New wells usually produce more oil at the outset, and the rate at which oil flows thereafter is called the decline rate. The Permian’s decline rates are rising faster than expected. Take, for example, Wolfcamp – one of the drilling areas within the Permian Basin. When drilling in the Permian got underway in 2013, observers expected decline rates of 5-10 percent; but Wolfcamp’s rate is now closer to 15 percent annually. Shale companies will need to drill more wells just to keep producing the same volume of oil. If Eagle Ford, Bakken and Permian production all stagnate or decline, that could constrain the amount of oil the U.S. is able to produce in the long run.

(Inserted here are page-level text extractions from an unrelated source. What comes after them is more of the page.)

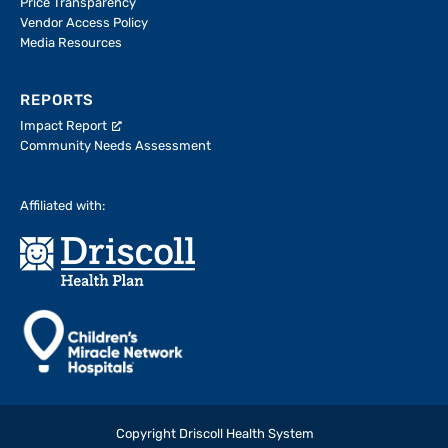
Price Transparency
Vendor Access Policy
Media Resources
REPORTS
Impact Report
Community Needs Assessment
Affiliated with:
Copyright Driscoll Health System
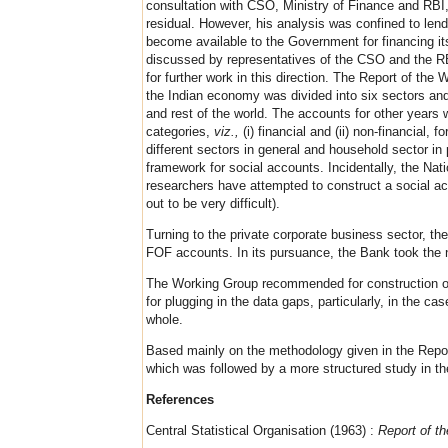
consultation with CSO, Ministry of Finance and RBI
residual. However, his analysis was confined to len
become available to the Government for financing it
discussed by representatives of the CSO and the RBI
for further work in this direction. The Report of t
the Indian economy was divided into six sectors and
and rest of the world. The accounts for other years 
categories,
viz.,
(i) financial and (ii) non-financial
different sectors in general and household sector in
framework for social accounts. Incidentally, the Nati
researchers have attempted to construct a social acc
out to be very difficult).
Turning to the private corporate business sector, 
FOF accounts. In its pursuance, the Bank took the ne
The Working Group recommended for construction of
for plugging in the data gaps, particularly, in the 
whole.
Based mainly on the methodology given in the Repor
which was followed by a more structured study in t
References
Central Statistical Organisation (1963) :
Report of t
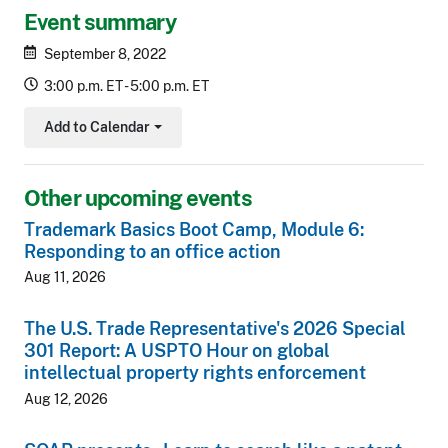
Event summary
September 8, 2022
3:00 p.m. ET - 5:00 p.m. ET
Add to Calendar
Toggle Dropdown
Other upcoming events
Trademark Basics Boot Camp, Module 6:
Responding to an office action
Aug 11, 2026
The U.S. Trade Representative's 2026 Special
301 Report: A USPTO Hour on global
intellectual property rights enforcement
Aug 12, 2026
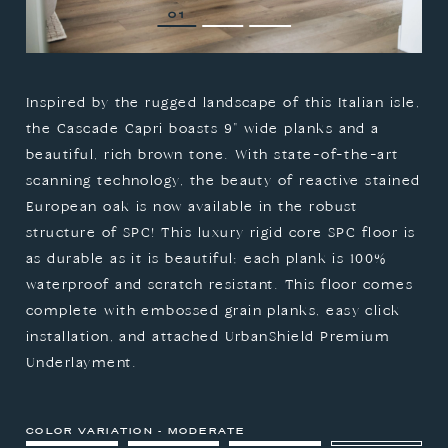
1
2
3
Inspired by the rugged landscape of this Italian isle,
the Cascade Capri boasts 9" wide planks and a
beautiful, rich brown tone. With state-of-the-art
scanning technology, the beauty of reactive stained
European oak is now available in the robust
structure of SPC! This luxury rigid core SPC floor is
as durable as it is beautiful; each plank is 100%
waterproof and scratch resistant. This floor comes
complete with embossed grain planks, easy click
installation, and attached UrbanShield Premium
Underlayment.
COLOR VARIATION - MODERATE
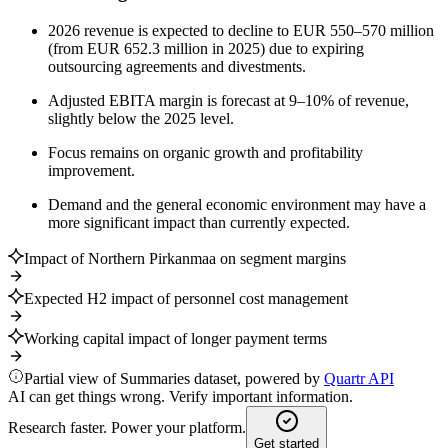
2026 revenue is expected to decline to EUR 550–570 million
(from EUR 652.3 million in 2025) due to expiring
outsourcing agreements and divestments.
Adjusted EBITA margin is forecast at 9–10% of revenue,
slightly below the 2025 level.
Focus remains on organic growth and profitability
improvement.
Demand and the general economic environment may have a
more significant impact than currently expected.
Impact of Northern Pirkanmaa on segment margins
Expected H2 impact of personnel cost management
Working capital impact of longer payment terms
Partial view of Summaries dataset, powered by
Quartr API
AI can get things wrong. Verify important information.
Research faster. Power your platform.
Get started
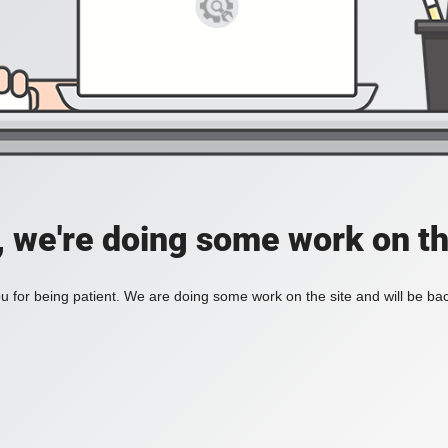
, we're doing some work on th
 for being patient. We are doing some work on the site and will be bac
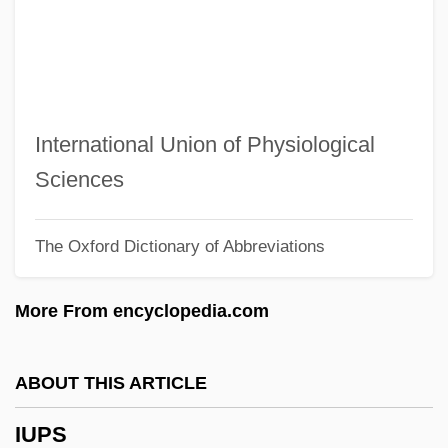
IUMF
Iulis
IULA
IUI
International Union of Physiological
IUHPS
Sciences
IUGS
The Oxford Dictionary of Abbreviations
IUGR
IUGG
More From encyclopedia.com
IUFRO
IUFoST
ABOUT THIS ARTICLE
IUFO
IUPS
IUF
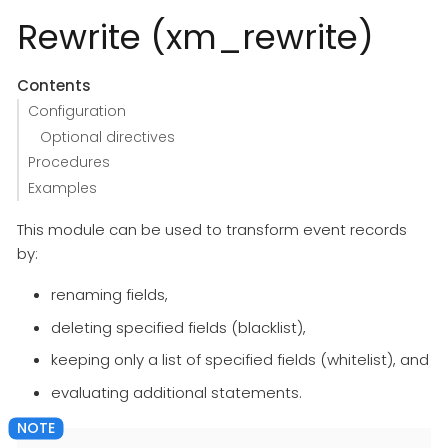
Rewrite (xm_rewrite)
Contents
Configuration
Optional directives
Procedures
Examples
This module can be used to transform event records
by:
renaming fields,
deleting specified fields (blacklist),
keeping only a list of specified fields (whitelist), and
evaluating additional statements.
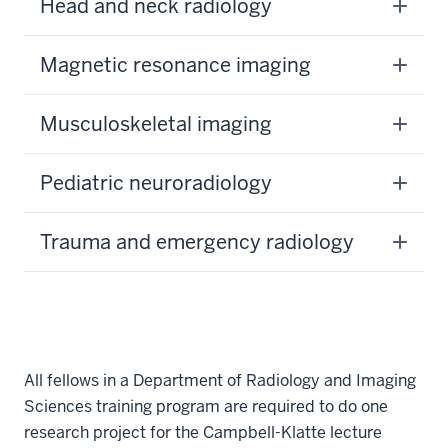
Head and neck radiology
Magnetic resonance imaging
Musculoskeletal imaging
Pediatric neuroradiology
Trauma and emergency radiology
All fellows in a Department of Radiology and Imaging
Sciences training program are required to do one
research project for the Campbell-Klatte lecture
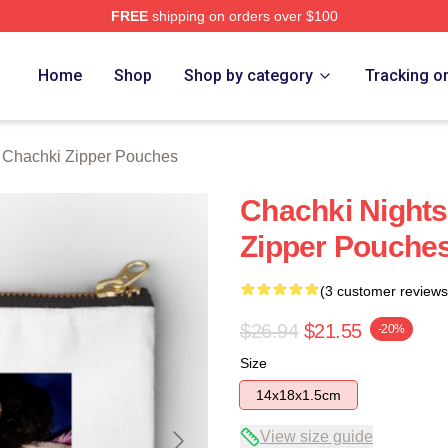
FREE
shipping on orders over $100
 Merch Store
Home
Shop
Shop by category
Tracking o
t Chachki Zipper Pouches
Chachki Nights
Zipper Pouche
(3 customer reviews
$26.94
$21.55
-20%
Size
14x18x1.5cm
View size guide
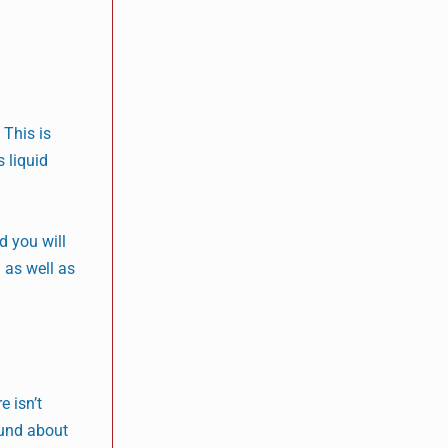
 This is
 liquid
d you will
n as well as
e isn’t
ound about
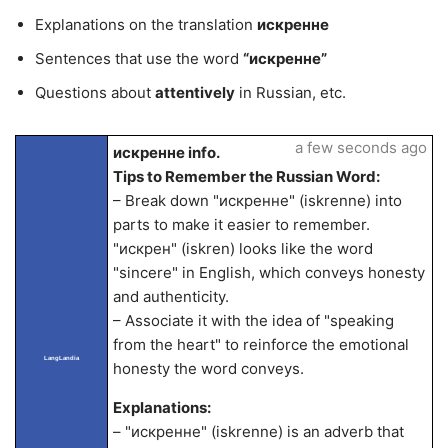
Explanations on the translation
искренне
Sentences that use the word
“искренне”
Questions about
attentively
in Russian, etc.
a few seconds ago
искренне info.
Tips to Remember the Russian Word:
– Break down "искренне" (iskrenne) into
parts to make it easier to remember.
"искрен" (iskren) looks like the word
"sincere" in English, which conveys honesty
and authenticity.
– Associate it with the idea of "speaking
from the heart" to reinforce the emotional
LangLandia
honesty the word conveys.
Explanations:
– "искренне" (iskrenne) is an adverb that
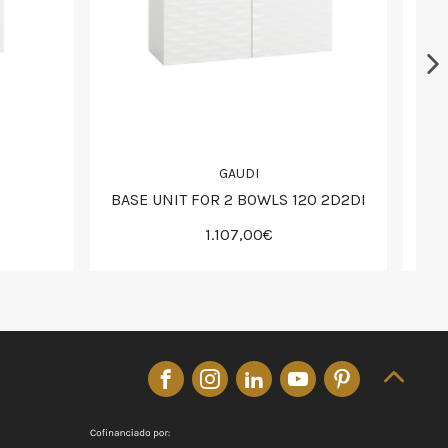
GAUDI
BASE UNIT FOR 2 BOWLS 120 2D2DI
1.107,00€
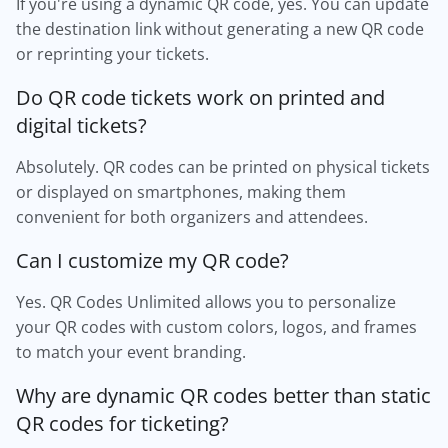
If you're using a dynamic QR code, yes. You can update
the destination link without generating a new QR code
or reprinting your tickets.
Do QR code tickets work on printed and
digital tickets?
Absolutely. QR codes can be printed on physical tickets
or displayed on smartphones, making them
convenient for both organizers and attendees.
Can I customize my QR code?
Yes. QR Codes Unlimited allows you to personalize
your QR codes with custom colors, logos, and frames
to match your event branding.
Why are dynamic QR codes better than static
QR codes for ticketing?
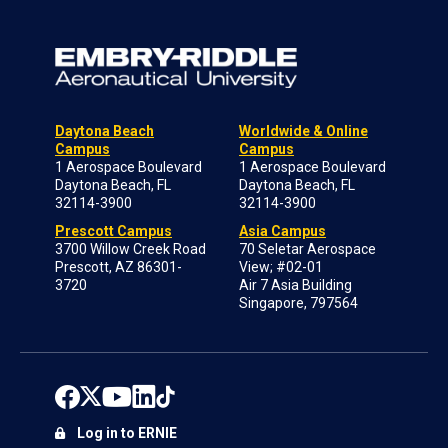
Daytona Beach
Worldwide & Online
Campus
Campus
1 Aerospace Boulevard
1 Aerospace Boulevard
Daytona Beach, FL
Daytona Beach, FL
32114-3900
32114-3900
Prescott Campus
Asia Campus
3700 Willow Creek Road
70 Seletar Aerospace
Prescott, AZ 86301-
View; #02-01
3720
Air 7 Asia Building
Singapore, 797564
Log in to ERNIE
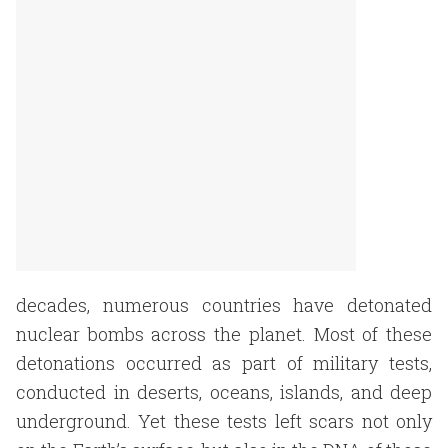
decades, numerous countries have detonated
nuclear bombs across the planet. Most of these
detonations occurred as part of military tests,
conducted in deserts, oceans, islands, and deep
underground. Yet these tests left scars not only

That’s assuming no new reserves are discovered. But, in fact, new reserves are discovered often – even in the Permian itself. In December, the U.S. Department of the Interior reported that the Permian’s Wolfcamp and Bone Spring Formations contain the most oil and gas resources of any location ever assessed. Still, that was not an assessment of proven reserves – those that can be recovered using existing technology – but rather of undiscovered reserves – defined by the department as “resources postulated, on the basis of geologic knowledge and theory, to exist outside of known fields of accumulations” – and technically recoverable reserves – defined as “resources producible using currently available technology and industry practices.” For now, companies are poised to continue producing enough to fuel growth in U.S. oil production. But if Permian production stagnates, they may well have to keep finding more reserves – and ways to extract them – to make it last.
What’s Ahead for Shale
The cycle of the oil industry goes on. Demand for oil may decline as countries shift toward fuel-efficient and electric vehicles. But demand for petrochemicals (chemical products for which oil is an input) will continue to grow as more people in the world’s most populous countries – namely, India and China – move into the middle class. The growing demand for oil will drive prices up, enabling shale drillers to increase production and, therefore, producers to rely less on debt – and even to start paying dividends.
It’s no surprise, then, that countries that rely heavily on the oil industry are having to rethink the underpinnings of their economies. (Saudi Arabia, for example, is working to reconfigure its economy to depend less on oil.) The U.S. could also become energy independent, which could have significant geopolitical implications.
The combination of hydraulic fracturing and horizontal drilling, which paved the way for the shale revolution in the U.S., is out of the box and can’t be put back in. The technology will continue to allow the U.S. to produce large quantities of oil for the foreseeable future. Shale isn’t going anywhere – and it will have a major influence over the global economics of oil for at least the next decade.